__Task prompt__
Using the data below, print exactly the line with "Jean baggy à taille mi-haute", the line with "24. Pantai Padang-Padang", and every line between them, but none of the pictures.

__Material provided__
^^^^
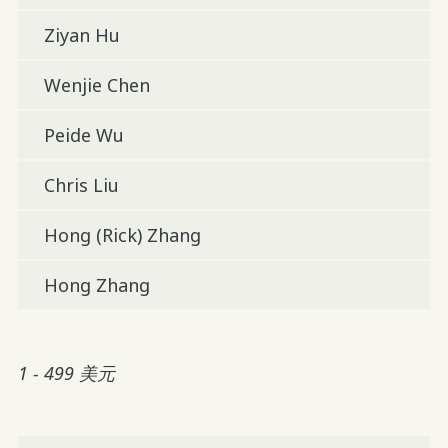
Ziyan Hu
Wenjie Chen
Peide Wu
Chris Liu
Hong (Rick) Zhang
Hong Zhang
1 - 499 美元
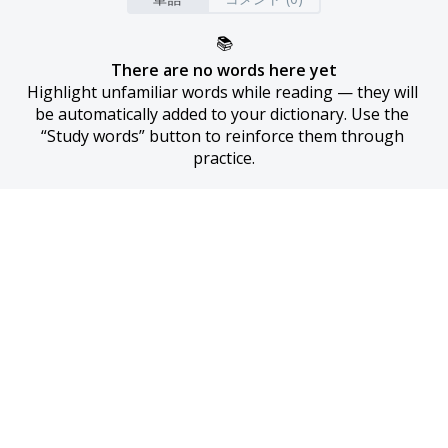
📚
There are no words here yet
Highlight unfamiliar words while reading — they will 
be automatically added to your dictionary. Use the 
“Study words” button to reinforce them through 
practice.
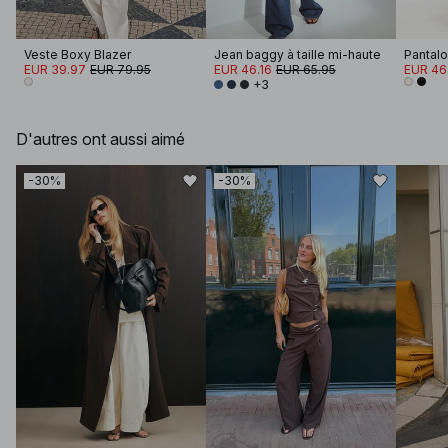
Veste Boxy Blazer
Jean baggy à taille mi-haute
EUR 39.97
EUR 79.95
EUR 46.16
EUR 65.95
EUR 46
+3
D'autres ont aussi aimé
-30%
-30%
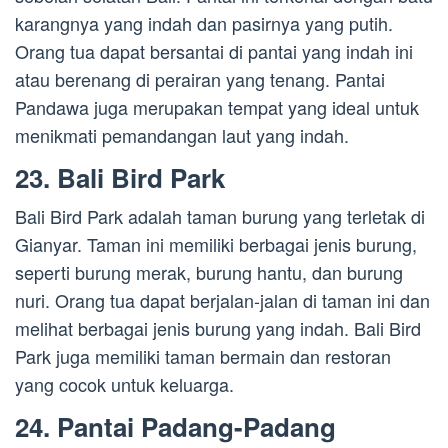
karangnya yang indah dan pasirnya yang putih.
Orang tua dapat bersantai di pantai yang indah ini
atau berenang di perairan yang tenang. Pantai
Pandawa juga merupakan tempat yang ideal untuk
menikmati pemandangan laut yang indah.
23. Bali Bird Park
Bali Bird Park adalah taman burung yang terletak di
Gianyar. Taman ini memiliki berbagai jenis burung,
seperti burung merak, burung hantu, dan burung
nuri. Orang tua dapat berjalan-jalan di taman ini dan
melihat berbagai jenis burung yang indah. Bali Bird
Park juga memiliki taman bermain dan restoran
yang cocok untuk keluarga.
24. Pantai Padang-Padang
^^^^
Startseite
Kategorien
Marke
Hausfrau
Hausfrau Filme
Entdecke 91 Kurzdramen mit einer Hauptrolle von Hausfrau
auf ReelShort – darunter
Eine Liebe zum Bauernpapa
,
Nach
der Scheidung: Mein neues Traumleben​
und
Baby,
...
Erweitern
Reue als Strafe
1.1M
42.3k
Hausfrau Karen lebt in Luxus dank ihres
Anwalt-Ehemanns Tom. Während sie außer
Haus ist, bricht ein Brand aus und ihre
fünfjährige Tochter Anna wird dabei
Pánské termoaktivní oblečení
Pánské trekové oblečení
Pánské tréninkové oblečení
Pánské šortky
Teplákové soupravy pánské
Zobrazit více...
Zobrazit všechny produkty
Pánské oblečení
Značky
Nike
^^^^
__Task answer__
Jean baggy à taille mi-haute
EUR 39.97
EUR 79.95
EUR 46.16
EUR 65.95
EUR 46
+3
D'autres ont aussi aimé
-30%
-30%
karangnya yang indah dan pasirnya yang putih.
Orang tua dapat bersantai di pantai yang indah ini
atau berenang di perairan yang tenang. Pantai
Pandawa juga merupakan tempat yang ideal untuk
menikmati pemandangan laut yang indah.
23. Bali Bird Park
Bali Bird Park adalah taman burung yang terletak di
Gianyar. Taman ini memiliki berbagai jenis burung,
seperti burung merak, burung hantu, dan burung
nuri. Orang tua dapat berjalan-jalan di taman ini dan
melihat berbagai jenis burung yang indah. Bali Bird
Park juga memiliki taman bermain dan restoran
yang cocok untuk keluarga.
24. Pantai Padang-Padang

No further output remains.